Robert Benoît, porte-parole du regroupement des citoyens de Sutton
Le 11 septembre dernier, la Cour d’appel du Québec rendait un jugement unanime en faveur de citoyens qui avaient contesté la validité d’un règlement de zonage et d’un règlement de lotissement adoptés par la ville de Sutton. Selon Robert Benoît, principal porte-parole du groupe « cette décision est importante pour Sutton mais aussi pour toutes les municipalités du Québec quant à l’interprétation de la Loi sur l’aménagement et l’urbanisme (LAU), et en ce qui concerne le développement durable et l’exercice de la démocratie municipale ». Il convient donc de revenir sur les événements que, en 2015, nous relations dans nos pages.
À la fin de 2014, des membres du conseil municipal de Sutton rencontraient un groupe de promoteurs, gens d’affaires, entrepreneurs et arpenteurs qui leur faisaient connaître leurs doléances au sujet de divers « obstacles au développement ». En mars 2015, le maire Dandenault présentait un projet de modifications des règlements de zonage et de lotissement visant notamment à allonger les chemins et les entrées de cours en région montagneuse, et à en augmenter la pente.
Pour de nombreux citoyens, ce projet modifiait sensiblement la vision du développement résidentiel poursuivie jusque-là par la municipalité alors que, pour le conseil municipal et un certain nombre de promoteurs, cela consistait l’unique possibilité de poursuivre le développement de Sutton.
À l’issue de quelques assemblées houleuses et après qu’une pétition ait circulé dans la municipalité, en août 2016, 22 citoyens déposaient en Cour supérieure une demande de jugement visant à faire annuler les modifications réglementaires votées par les élus ainsi qu’une demande d’injonction afin de leur interdire d’aller de l’avant avec leurs projets de développement domiciliaire.
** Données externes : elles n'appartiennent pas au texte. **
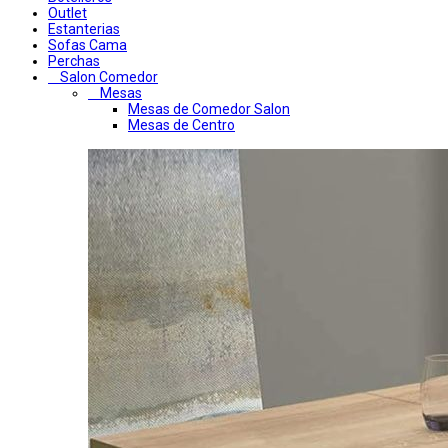
Outlet
Estanterias
Sofas Cama
Perchas
Salon Comedor
Mesas
Mesas de Comedor Salon
Mesas de Centro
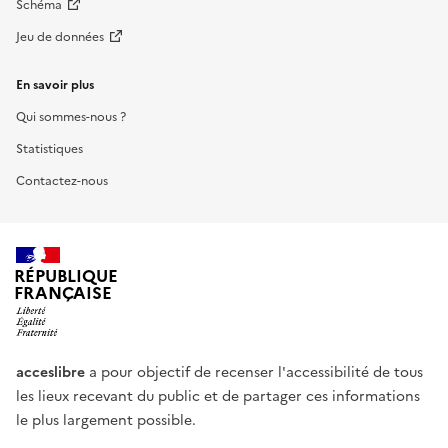
Schéma
Jeu de données
En savoir plus
Qui sommes-nous ?
Statistiques
Contactez-nous
RÉPUBLIQUE
FRANÇAISE
acceslibre
a pour objectif de recenser l'accessibilité de tous
les lieux recevant du public et de partager ces informations
le plus largement possible.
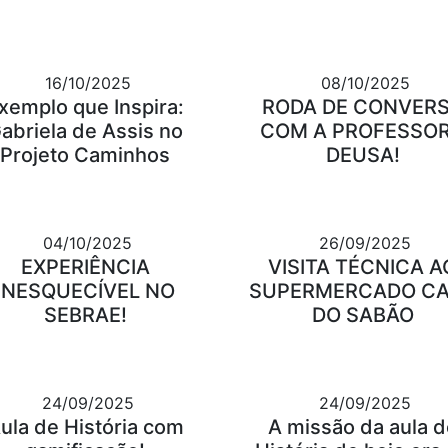
16/10/2025
08/10/2025
xemplo que Inspira:
RODA DE CONVER
abriela de Assis no
COM A PROFESSO
Projeto Caminhos
DEUSA!
04/10/2025
26/09/2025
EXPERIÊNCIA
VISITA TÉCNICA A
INESQUECÍVEL NO
SUPERMERCADO C
SEBRAE!
DO SABÃO
24/09/2025
24/09/2025
ula de História com
A missão da aula d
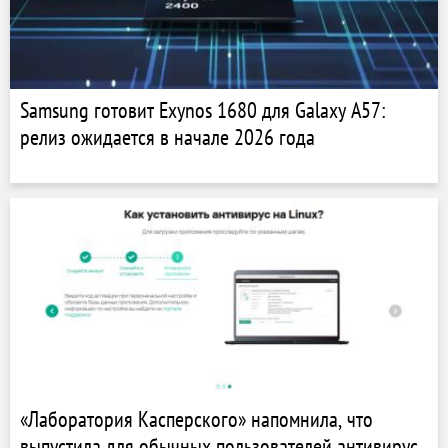
Samsung готовит Exynos 1680 для Galaxy A57:
релиз ожидается в начале 2026 года
«Лаборатория Касперского» напомнила, что
выпустила для обычных пользователей антивирус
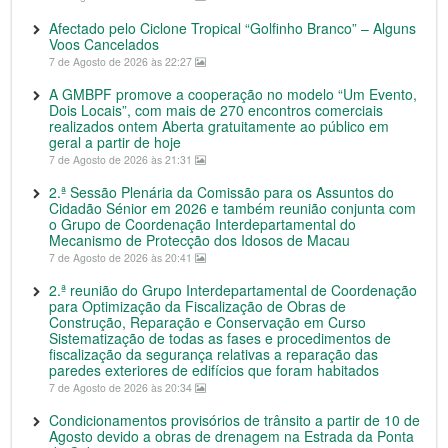
Afectado pelo Ciclone Tropical “Golfinho Branco” – Alguns
Voos Cancelados
7 de Agosto de 2026 às 22:27
A GMBPF promove a cooperação no modelo “Um Evento,
Dois Locais”, com mais de 270 encontros comerciais
realizados ontem Aberta gratuitamente ao público em
geral a partir de hoje
7 de Agosto de 2026 às 21:31
2.ª Sessão Plenária da Comissão para os Assuntos do
Cidadão Sénior em 2026 e também reunião conjunta com
o Grupo de Coordenação Interdepartamental do
Mecanismo de Protecção dos Idosos de Macau
7 de Agosto de 2026 às 20:41
2.ª reunião do Grupo Interdepartamental de Coordenação
para Optimização da Fiscalização de Obras de
Construção, Reparação e Conservação em Curso
Sistematização de todas as fases e procedimentos de
fiscalização da segurança relativas a reparação das
paredes exteriores de edifícios que foram habitados
7 de Agosto de 2026 às 20:34
Condicionamentos provisórios de trânsito a partir de 10 de
Agosto devido a obras de drenagem na Estrada da Ponta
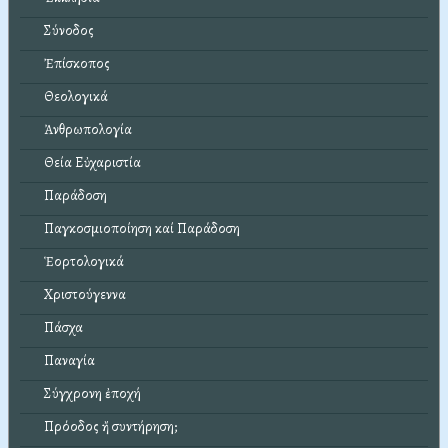
Σύνοδος
Ἐπίσκοπος
Θεολογικά
Ἀνθρωπολογία
Θεία Εὐχαριστία
Παράδοση
Παγκοσμιοποίηση καί Παράδοση
Ἑορτολογικά
Χριστούγεννα
Πάσχα
Παναγία
Σύγχρονη ἐποχή
Πρόοδος ἤ συντήρηση;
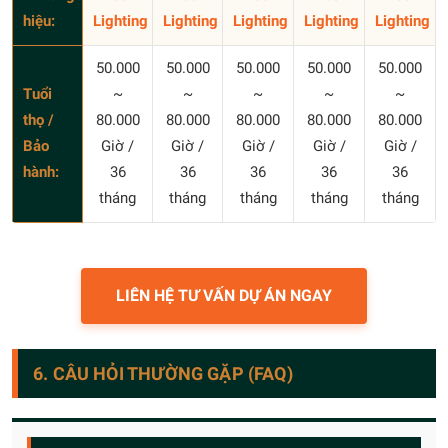
hiệu:
Lighting
Lighting
Lighting
Lighting
Lighting
50.000
50.000
50.000
50.000
50.000
Tuổi
~
~
~
~
~
thọ /
80.000
80.000
80.000
80.000
80.000
Bảo
Giờ /
Giờ /
Giờ /
Giờ /
Giờ /
hành:
36
36
36
36
36
tháng
tháng
tháng
tháng
tháng
LIÊN HỆ TƯ VẤN DỰ ÁN NGAY
6. CÂU HỎI THƯỜNG GẶP (FAQ)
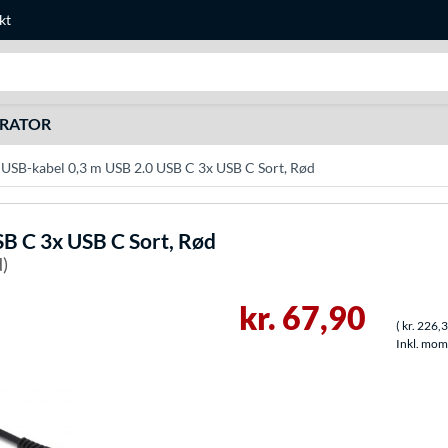
kt
Søg efter noget
URATOR
SB-kabel 0,3 m USB 2.0 USB C 3x USB C Sort, Rød
B C 3x USB C Sort, Rød
d)
kr. 67,90
(
kr. 226,
Inkl. moms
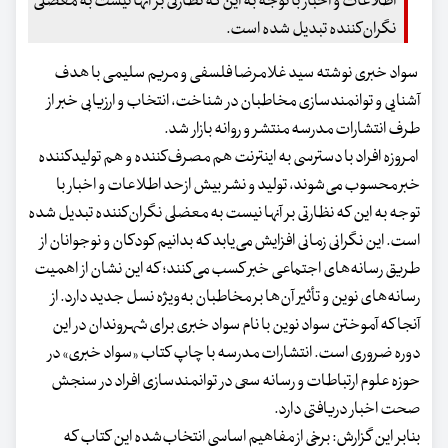
اطلاعات و اخبار با توجه به این که نظارتی بر آنها نیست به معضلی
نگران‌کننده تبدیل‌ شده است.
سواد خبری نوشته سید غلامرضا فلسفی و مریم سلیمی با هدف
آشنایی و توانمند‌سازی مخاطبان در شناخت، انتخاب و ارزیابی خبر از
طرف انتشارات مدرسه منتشر و روانه بازار شد.
امروزه افراد با دسترسی به اینترنت هم مصرف‌کننده و هم تولیدکننده
خبر محسوب می‌شوند، تولید و نشر بیش‌ ازحد اطلاعات و اخبار با
توجه به این که نظارتی بر آنها نیست به معضلی نگران‌کننده تبدیل‌ شده
است. این نگرانی زمانی افزایش می‌یابد که بدانیم کودکان و نوجوانان از
طریق رسانه‌های اجتماعی خبر کسب می‌کنند؛ که این نشان از اهمیت
رسانه‌های نوین و تأثیر آن‌ها بر مخاطبان به‌ویژه نسل جدید دارد. از
آنجا که آموختن سواد نوین با نام سواد خبری برای شهروندان در این
دوره ضروری است. انتشارات مدرسه با چاپ کتاب «سواد خبری» در
حوزه علوم ارتباطات و رسانه سعی در توانمندسازی افراد در سنجش
صحت اخبار دریافتی دارد.
بنابر این گزارش: برخی از مفاهیم اساسی انتخاب‌شده این کتاب که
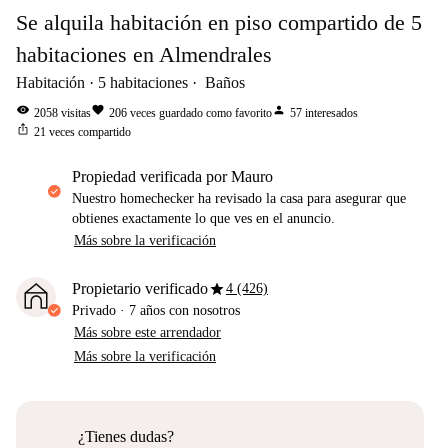
Se alquila habitación en piso compartido de 5
habitaciones en Almendrales
Habitación
5
habitaciones
Baños
visibility
favorite
person
2058
visitas
206
veces guardado como favorito
57
interesados
ios_share
21
veces compartido
propiedad verificada por Mauro
Nuestro homechecker ha revisado la casa para asegurar que
obtienes exactamente lo que ves en el anuncio.
Más sobre la verificación
star
Propietario verificado
4 (426)
Privado
·
7 años
con nosotros
Más sobre este arrendador
Más sobre la verificación
¿Tienes dudas?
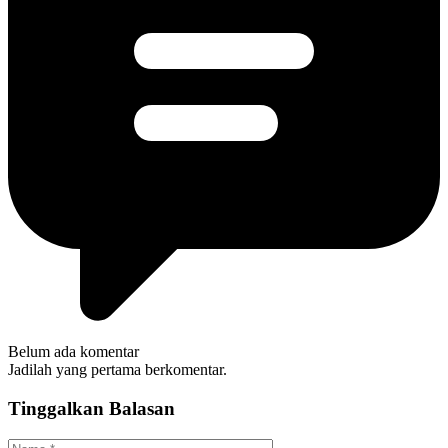
Belum ada komentar
Jadilah yang pertama berkomentar.
Tinggalkan Balasan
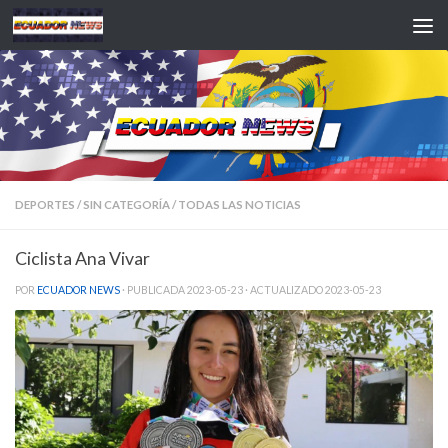
Saltar al contenido
DEPORTES
/
SIN CATEGORÍA
/
TODAS LAS NOTICIAS
Ciclista Ana Vivar
POR
ECUADOR NEWS
· PUBLICADA
2023-05-23
· ACTUALIZADO
2023-05-23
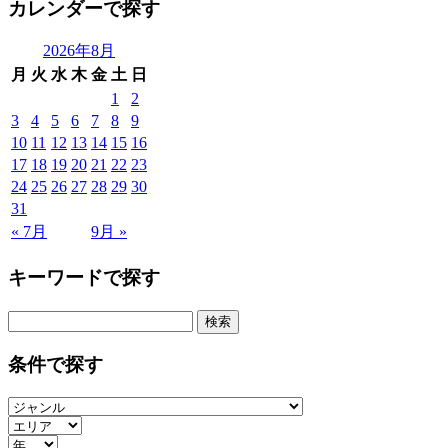
カレンダーで探す
2026年8月
月
火
水
木
金
土
日
1
2
3
4
5
6
7
8
9
10
11
12
13
14
15
16
17
18
19
20
21
22
23
24
25
26
27
28
29
30
31
« 7月
9月 »
キーワードで探す
検
索:
条件で探す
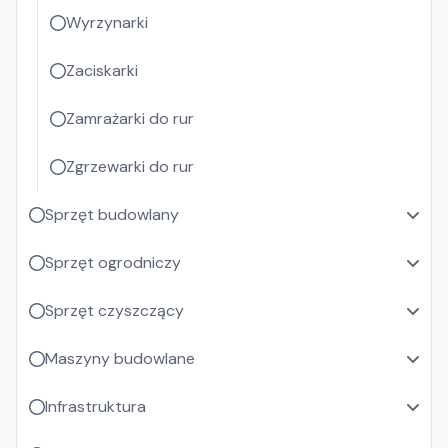
Wyrzynarki
Zaciskarki
Zamrażarki do rur
Zgrzewarki do rur
Sprzęt budowlany
Sprzęt ogrodniczy
Sprzęt czyszczący
Maszyny budowlane
Infrastruktura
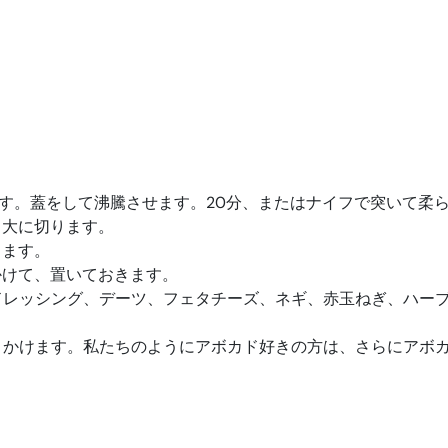
ます。蓋をして沸騰させます。20分、またはナイフで突いて柔
口大に切ります。
します。
かけて、置いておきます。
ドレッシング、デーツ、フェタチーズ、ネギ、赤玉ねぎ、ハーブ
振りかけます。私たちのようにアボカド好きの方は、さらにアボ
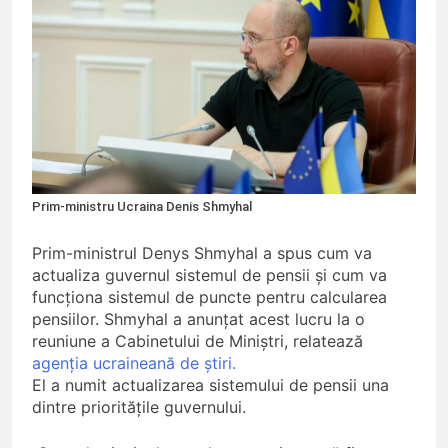
INPS ITALIA fraudat cu 12,5
milioane de euro;
O Lună Ago
Ajutoare pentru pensionari in
2026;
O Lună Ago
Pensionarii români care
continuă să muncească;
O Lună Ago
Pensii diminuate cu 85% pentru
Prim-ministru Ucraina Denis Shmyhal
aceste categorii de pensionari
6 Luni Ago
Prim-ministrul Denys Shmyhal a spus cum va
Romania din nou la
actualiza guvernul sistemul de pensii și cum va
EUROVISION
funcționa sistemul de puncte pentru calcularea
9 Luni Ago
pensiilor. Shmyhal a anunțat acest lucru la o
reuniune a Cabinetului de Miniștri, relatează
agenția ucraineană de știri.
El a numit actualizarea sistemului de pensii una
dintre prioritățile guvernului.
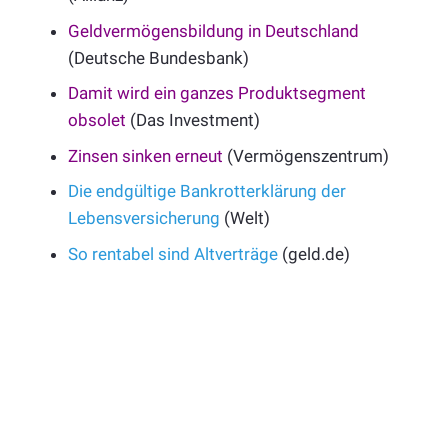
Geldvermögensbildung in Deutschland
(Deutsche Bundesbank)
Damit wird ein ganzes Produktsegment
obsolet
(Das Investment)
Zinsen sinken erneut
(Vermögenszentrum)
Die endgültige Bankrotterklärung der
Lebensversicherung
(Welt)
So rentabel sind Altverträge
(geld.de)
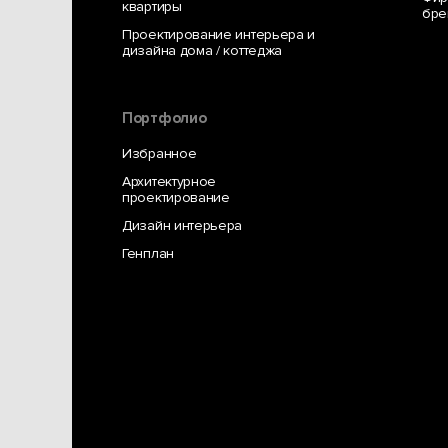
квартиры
здание бывшего заводского цеха, сделав его 
бре
нашей архитектурной и дизайн-студии интерьер
Проектирование интерьера и
дизайна дома / коттеджа
УЗНАТЬ БОЛЬШЕ
Портфолио
Избранное
Архитектурное
проектирование
Дизайн интерьера
Генплан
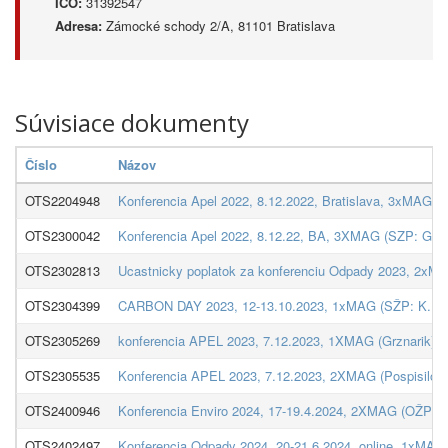
IČO:
31392547
Adresa:
Zámocké schody 2/A, 81101 Bratislava
Súvisiace dokumenty
Číslo
Názov
OTS2204948
Konferencia Apel 2022, 8.12.2022, Bratislava, 3xMAG (
OTS2300042
Konferencia Apel 2022, 8.12.22, BA, 3XMAG (SZP: Grzna
OTS2302813
Ucastnicky poplatok za konferenciu Odpady 2023, 2xMA
OTS2304399
CARBON DAY 2023, 12-13.10.2023, 1xMAG (SŽP: K.Bed
OTS2305269
konferencia APEL 2023, 7.12.2023, 1XMAG (Grznarik), 
OTS2305535
Konferencia APEL 2023, 7.12.2023, 2XMAG (Pospisilova
OTS2400946
Konferencia Enviro 2024, 17-19.4.2024, 2XMAG (OŽP),
OTS2402497
Konferencia Odpady 2024, 20-21.6.2024, online, 1xMAG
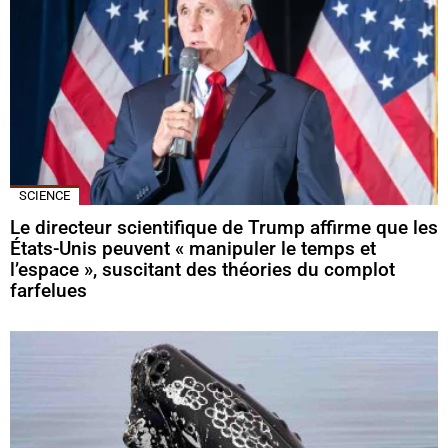
SCIENCE
Le directeur scientifique de Trump affirme que les
États-Unis peuvent « manipuler le temps et
l’espace », suscitant des théories du complot
farfelues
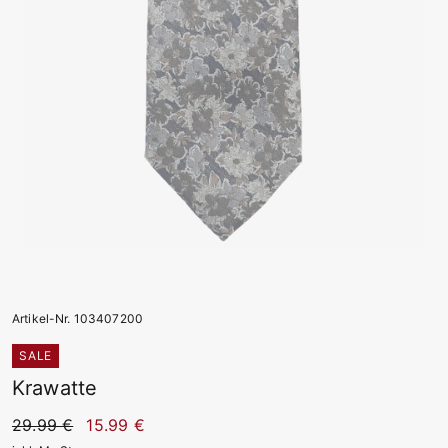
Artikel-Nr. 103407200
SALE
Krawatte
29.99 €
15.99 €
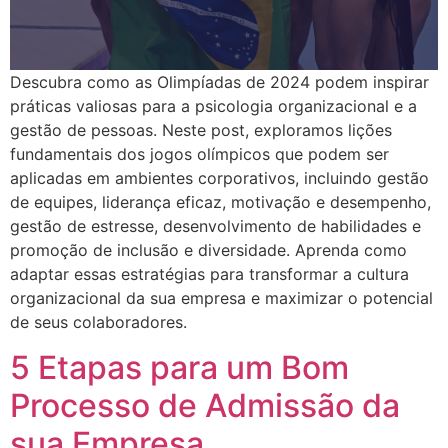
Descubra como as Olimpíadas de 2024 podem inspirar
práticas valiosas para a psicologia organizacional e a
gestão de pessoas. Neste post, exploramos lições
fundamentais dos jogos olímpicos que podem ser
aplicadas em ambientes corporativos, incluindo gestão
de equipes, liderança eficaz, motivação e desempenho,
gestão de estresse, desenvolvimento de habilidades e
promoção de inclusão e diversidade. Aprenda como
adaptar essas estratégias para transformar a cultura
organizacional da sua empresa e maximizar o potencial
de seus colaboradores.
5 Etapas para um Bom
Processo de Admissão da
sua Empresa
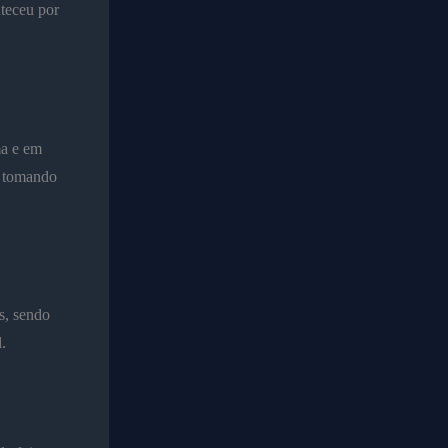
teceu por
ma e em
l tomando
s, sendo
l.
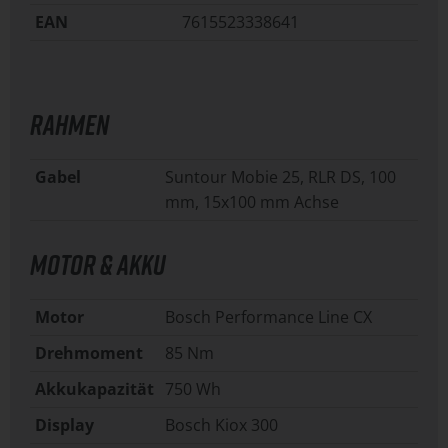
EAN
7615523338641
RAHMEN
Gabel
Suntour Mobie 25, RLR DS, 100
mm, 15x100 mm Achse
MOTOR & AKKU
Motor
Bosch Performance Line CX
Drehmoment
85 Nm
Akkukapazität
750 Wh
Display
Bosch Kiox 300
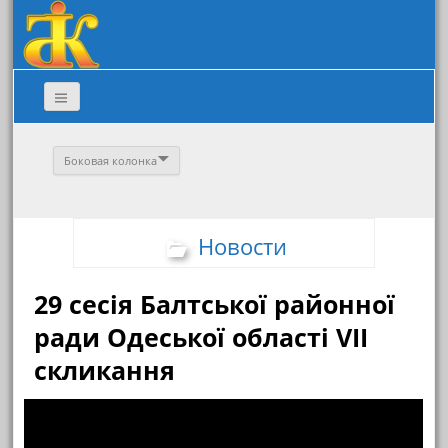
Боковая колонка
Новости
29 сесія Балтської районної
ради Одеської області VІІ
скликання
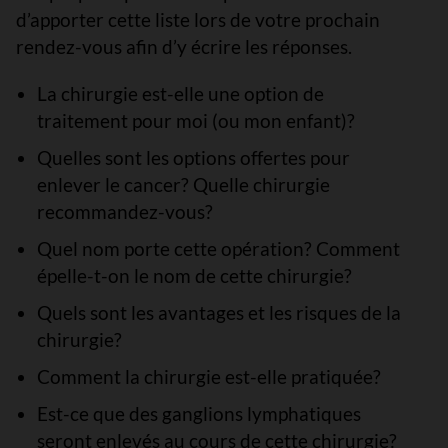
d’apporter cette liste lors de votre prochain
rendez-vous afin d’y écrire les réponses.
La chirurgie est-elle une option de
traitement pour moi (ou mon enfant)?
Quelles sont les options offertes pour
enlever le cancer? Quelle chirurgie
recommandez-vous?
Quel nom porte cette opération? Comment
épelle-t-on le nom de cette chirurgie?
Quels sont les avantages et les risques de la
chirurgie?
Comment la chirurgie est-elle pratiquée?
Est-ce que des ganglions lymphatiques
seront enlevés au cours de cette chirurgie?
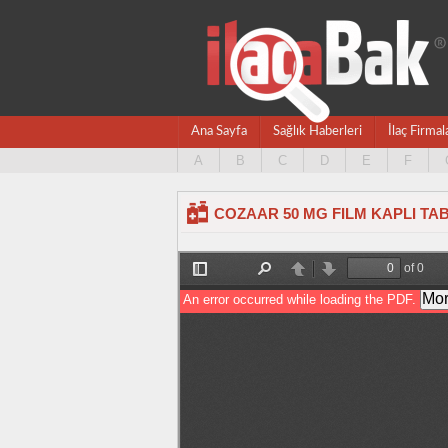
Ana Sayfa
Sağlık Haberleri
İlaç Firmal
A
B
C
D
E
F
COZAAR 50 MG FILM KAPLI TABLE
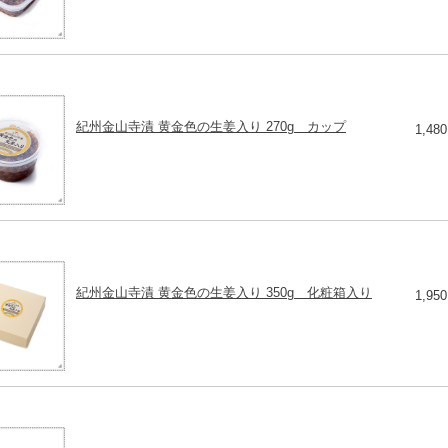
紀州金山寺漬 黄金色の生姜入り 270g カップ
1,48
紀州金山寺漬 黄金色の生姜入り 350g 化粧箱入り
1,95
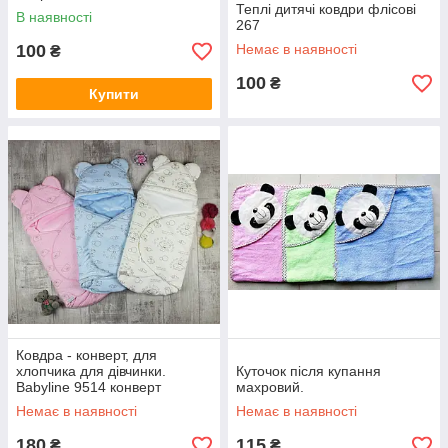
Теплі дитячі ковдри флісові
В наявності
267
100
Немає в наявності
₴
100
₴
Купити
Ковдра - конверт, для
хлопчика для дівчинки.
Куточок після купання
Babyline 9514 конверт
махровий.
Немає в наявності
Немає в наявності
180
115
₴
₴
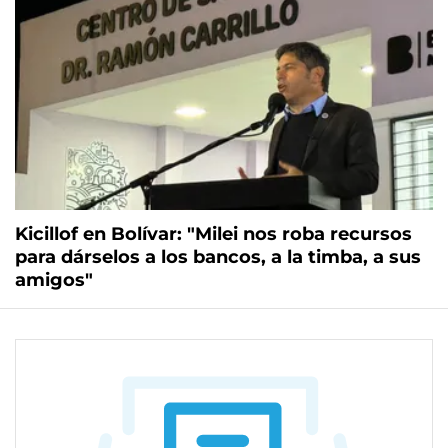
Kicillof en Bolívar: "Milei nos roba recursos
para dárselos a los bancos, a la timba, a sus
amigos"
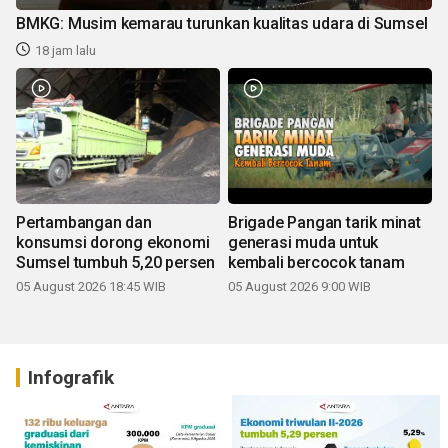
BMKG: Musim kemarau turunkan kualitas udara di Sumsel
18 jam lalu
Pertambangan dan
Brigade Pangan tarik minat
konsumsi dorong ekonomi
generasi muda untuk
Sumsel tumbuh 5,20 persen
kembali bercocok tanam
05 August 2026 18:45 WIB
05 August 2026 9:00 WIB
Infografik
Réunis au sein du Regroupement pour un développement durable à Sutton, ces citoyens estimaient que les modifications apportées aux règlements risquaient de contribuer à la dégradation de l’environnement et du paysage. Selon eux, le conseil municipal n’avait pas le droit de procéder à des modifications réglementaires de cette ampleur sans consulter la population.
Selon Robert Benoît, un des membres du regroupement, le conseil municipal n’a pas agi de manière démocratique, son approche visant à contourner les règles étant discutable. De son côté, le maire estimait qu’il était inacceptable qu’un groupe de citoyens entrave le travail de ceux qui ont été élus pour gouverner. À bien des égards, les enjeux qui opposaient alors le conseil municipal de Sutton et une partie de sa population ressemblent à ceux qui ont actuellement cours dans d’autres municipalités de la région et qui pourraient également essaimer ailleurs au cours des années à venir.
Dans le cas présent, il s’agit d’une problématique touchant les développements domiciliaires en région montagneuse, mais de semblables problèmes pourraient également survenir en milieu forestier sensible, à proximité de cours d’eau ou dans un sanctuaire d’oiseaux migrateurs, par exemple. Les mêmes causes engendrent généralement les mêmes résultats. L’issue du processus en cours à Sutton pouvait donc s’avérer riche en enseignements pour l’avenir du développement de plusieurs municipalités de la région.
Dans un jugement rendu le 5 janvier 2017 par la Cour supérieure, district de Bedford, l’honorable François Tôth, rejetait la requête déposée par les citoyens. Convaincus du bien-fondé de leur cause, ces derniers portaient ce jugement en appel et, le 11 septembre 2018, trois juges de la Cour d’Appel du Québec renversaient le jugement de la Cour supérieure et donnaient entièrement raison aux plaignants. Dans ce jugement, les juges accueillent l’appel du groupe de citoyens et le jugement de première instance, et cassent et annulent les règlements de zonage et de lotissement ainsi que tous les règlements subsidiaires adoptés en 2015 par l’administration Dandenault. La Cour adhère aussi aux propos des appelants : « la complexité du processus rendait invraisemblable une réelle participation démocratique, portant ainsi préjudice tant à leurs droits reconnus par la LAU qu’à ceux protégés par la Charte canadienne et la Charte québécoise ».
Robert Benoît fait remarquer que « cette décision devrait aussi favoriser la mobilisation citoyenne sur les questions d’aménagement du territoire puisqu’elle confirme le rôle crucial des tribunaux comme contrepoids efficace à l’observation nonchalante des lois ».